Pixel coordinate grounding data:

===

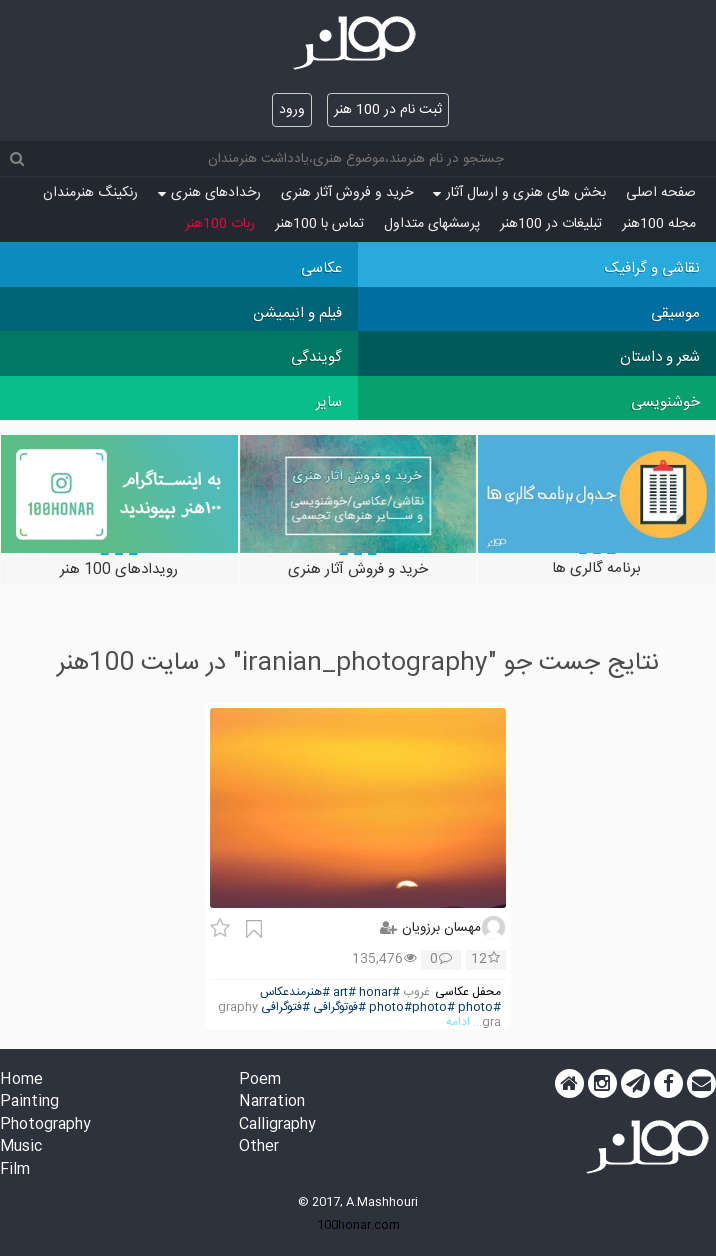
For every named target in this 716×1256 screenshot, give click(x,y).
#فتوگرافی (285, 1007)
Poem (260, 1080)
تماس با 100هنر (319, 224)
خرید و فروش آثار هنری (347, 193)
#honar (379, 992)
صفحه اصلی (661, 193)
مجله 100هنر (659, 224)
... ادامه (464, 1022)
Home (21, 1080)
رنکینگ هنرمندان (90, 193)
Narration (272, 1102)
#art (344, 992)
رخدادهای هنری (209, 193)
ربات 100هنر (220, 224)
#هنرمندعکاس (295, 992)
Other (259, 1147)
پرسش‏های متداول (432, 224)
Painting (29, 1102)
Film (15, 1170)
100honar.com (358, 1225)
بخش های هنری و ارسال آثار (519, 193)
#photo (479, 1007)
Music (21, 1147)
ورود (292, 110)
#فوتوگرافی (339, 1007)
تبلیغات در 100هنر (551, 224)
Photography (45, 1125)
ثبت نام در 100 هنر (388, 110)
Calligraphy (277, 1125)
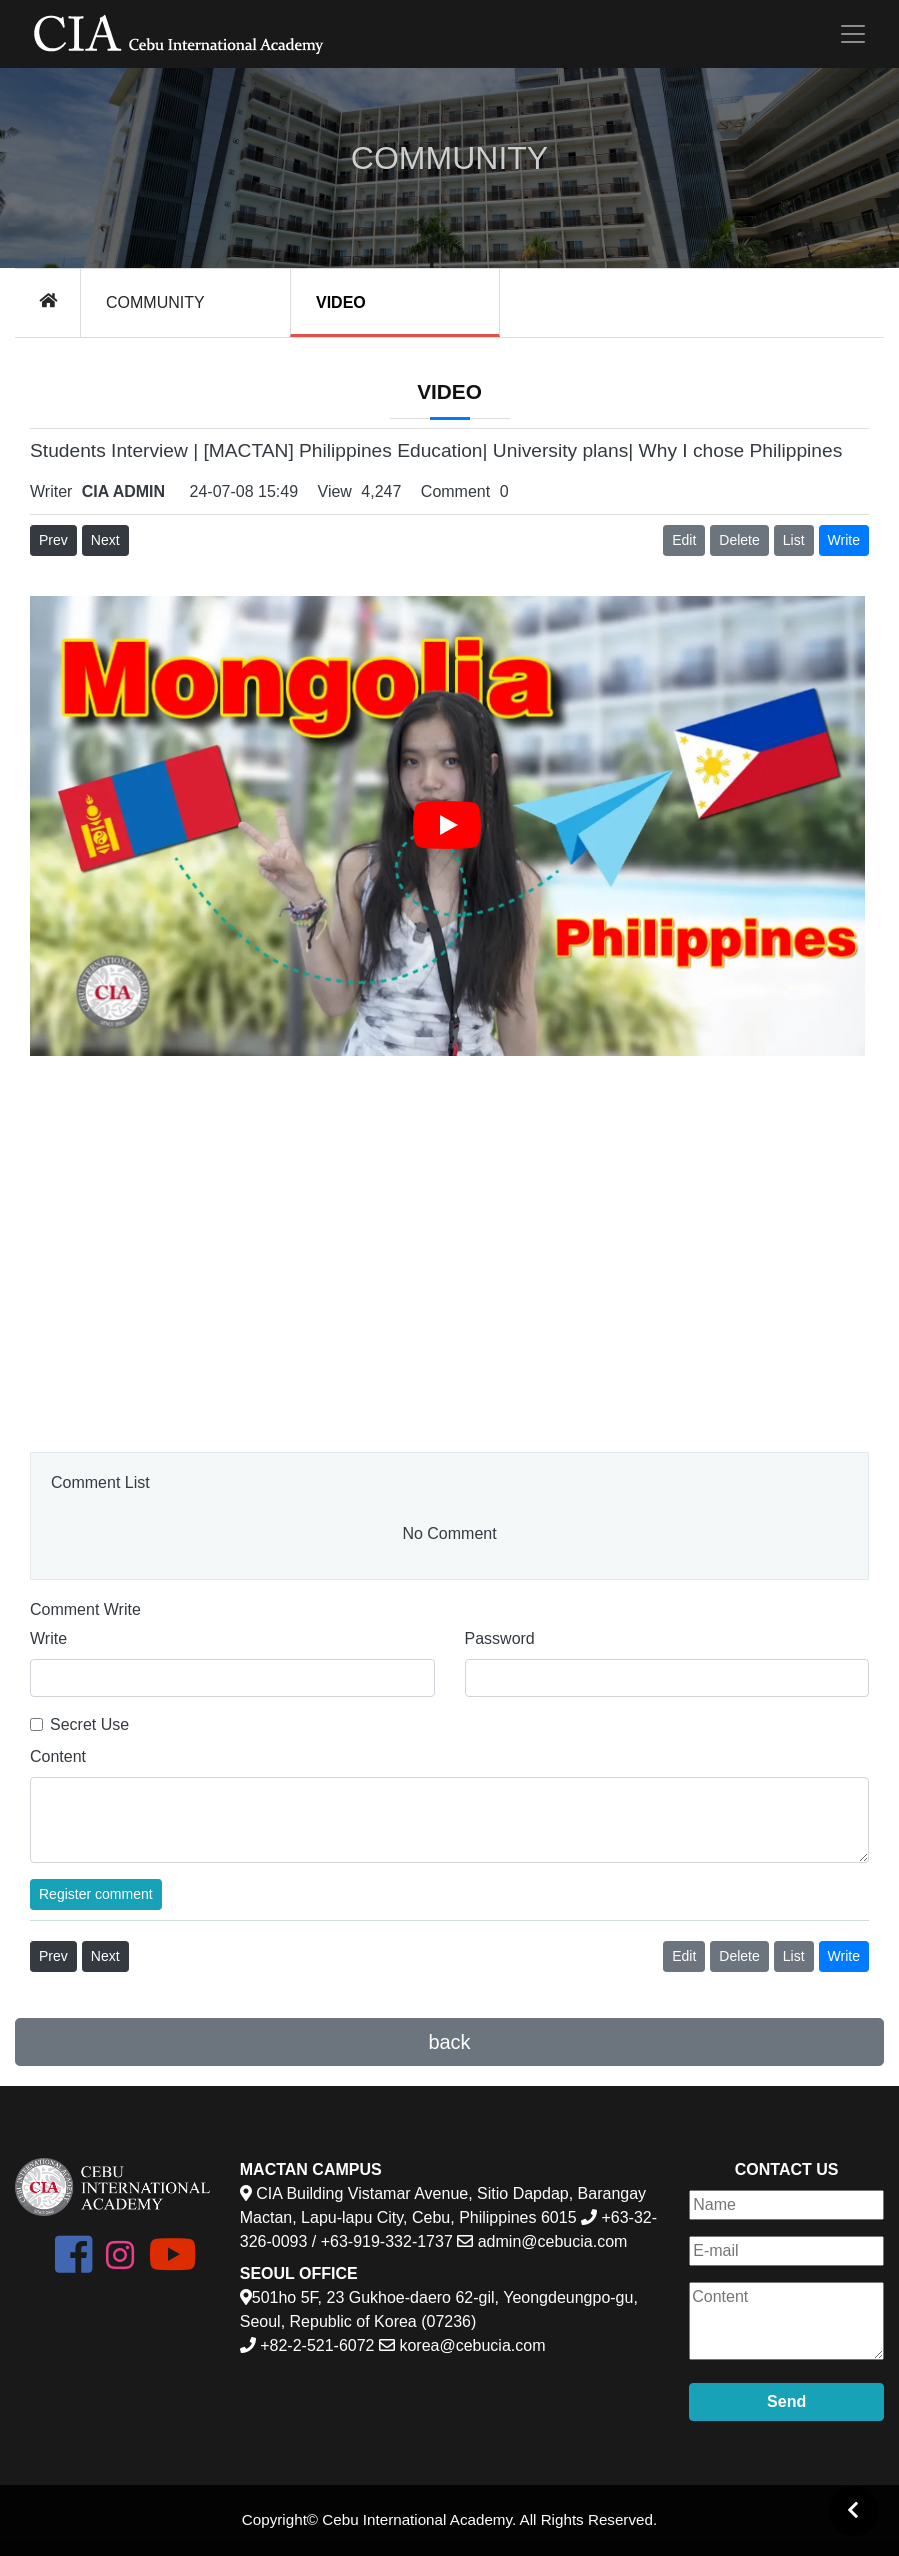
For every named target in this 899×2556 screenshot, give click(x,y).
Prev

===

Nothing but the lines from the one containing "Film (15, 1170)" through the end of the entries is to be retyped, exactly as written and without pictures.

Film (15, 1170)
100honar.com (358, 1225)
بخش های هنری و ارسال آثار (519, 193)
#photo (479, 1007)
Music (21, 1147)
ورود (292, 110)
#فوتوگرافی (339, 1007)
تبلیغات در 100هنر (551, 224)
Photography (45, 1125)
ثبت نام در 100 هنر (388, 110)
Calligraphy (277, 1125)
For every named target in this 899×2556 screenshot, give click(x,y).
Prev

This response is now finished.